▶ Source material

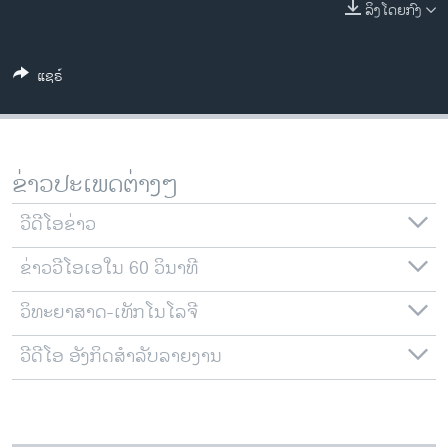
ລິງໂດຍກົງ
ວິທະຍາສາດ-ເທັກໂນໂລຈີ
ທຸລະກິດ
ແຊຣ໌
ພາສາອັງກິດ
ວີດີໂອ
ສຽງ
ຂ່າວປະເພດຕ່າງໆ
ລາຍການກະຈາຍສຽງ
ຕິດຕາມພວກເຮົາ ທີ່
ວີດີໂອຂ່າວ
ລາຍງານ
ຂ່າວວີໂອເອໃນ 60 ວິນາທີ
ພາສາຕ່າງໆ
ວິທະຍາສາດ-ເທັກໂນໂລຈີ
ວີດີໂອ ອັງກິດສຳລັບລາຍງານ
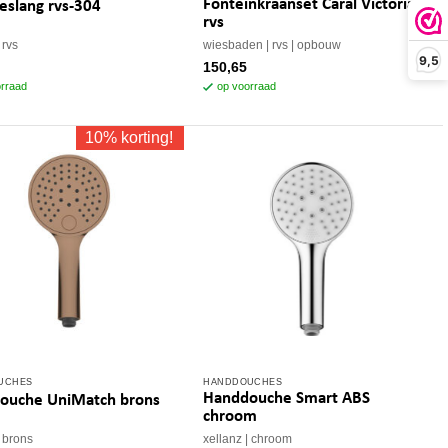
Fonteinkraanset Caral Victoria
eslang rvs-304
rvs
rvs
wiesbaden
rvs
opbouw
9,5
150,65
rraad
op voorraad
10% korting!
UCHES
HANDDOUCHES
Handdouche Smart ABS
ouche UniMatch brons
chroom
brons
xellanz
chroom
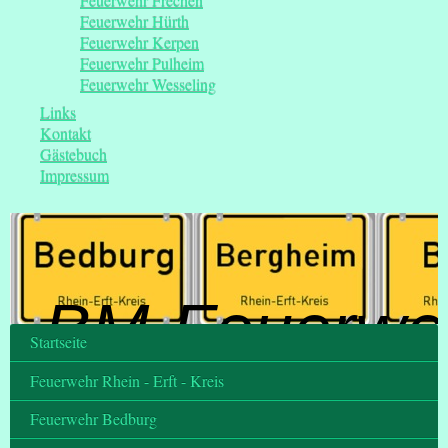
Feuerwehr Frechen
Feuerwehr Hürth
Feuerwehr Kerpen
Feuerwehr Pulheim
Feuerwehr Wesseling
Links
Kontakt
Gästebuch
Impressum
BM-Feuerwe
Startseite
Feuerwehr Rhein - Erft - Kreis
Feuerwehr Bedburg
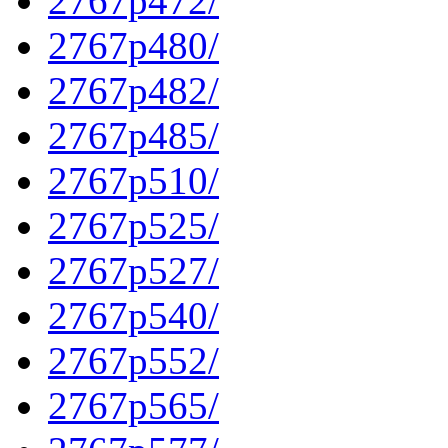
2767p472/
2767p480/
2767p482/
2767p485/
2767p510/
2767p525/
2767p527/
2767p540/
2767p552/
2767p565/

▶ Exercise brief
Your task is to set down every entry exactly, leaving out any picture it contains.

▶ Output below
ລິງໂດຍກົງ
ວິທະຍາສາດ-ເທັກໂນໂລຈີ
ທຸລະກິດ
ແຊຣ໌
ພາສາອັງກິດ
ວີດີໂອ
ສຽງ
ຂ່າວປະເພດຕ່າງໆ
ລາຍການກະຈາຍສຽງ
ຕິດຕາມພວກເຮົາ ທີ່
ວີດີໂອຂ່າວ
ລາຍງານ
ຂ່າວວີໂອເອໃນ 60 ວິນາທີ
ພາສາຕ່າງໆ
ວິທະຍາສາດ-ເທັກໂນໂລຈີ
ວີດີໂອ ອັງກິດສຳລັບລາຍງານ
Fonteinkraanset Caral Victoria
eslang rvs-304
rvs
rvs
wiesbaden
rvs
opbouw
9,5
150,65
rraad
op voorraad
10% korting!
UCHES
HANDDOUCHES
Handdouche Smart ABS
ouche UniMatch brons
chroom
brons
xellanz
chroom
Feuerwehr Frechen
Feuerwehr Hürth
Feuerwehr Kerpen
Feuerwehr Pulheim
Feuerwehr Wesseling
Links
Kontakt
Gästebuch
Impressum
BM-Feuerwe
Startseite
Feuerwehr Rhein - Erft - Kreis
Feuerwehr Bedburg
2767p472/
2767p480/
2767p482/
2767p485/
2767p510/
2767p525/
2767p527/
2767p540/
2767p552/
2767p565/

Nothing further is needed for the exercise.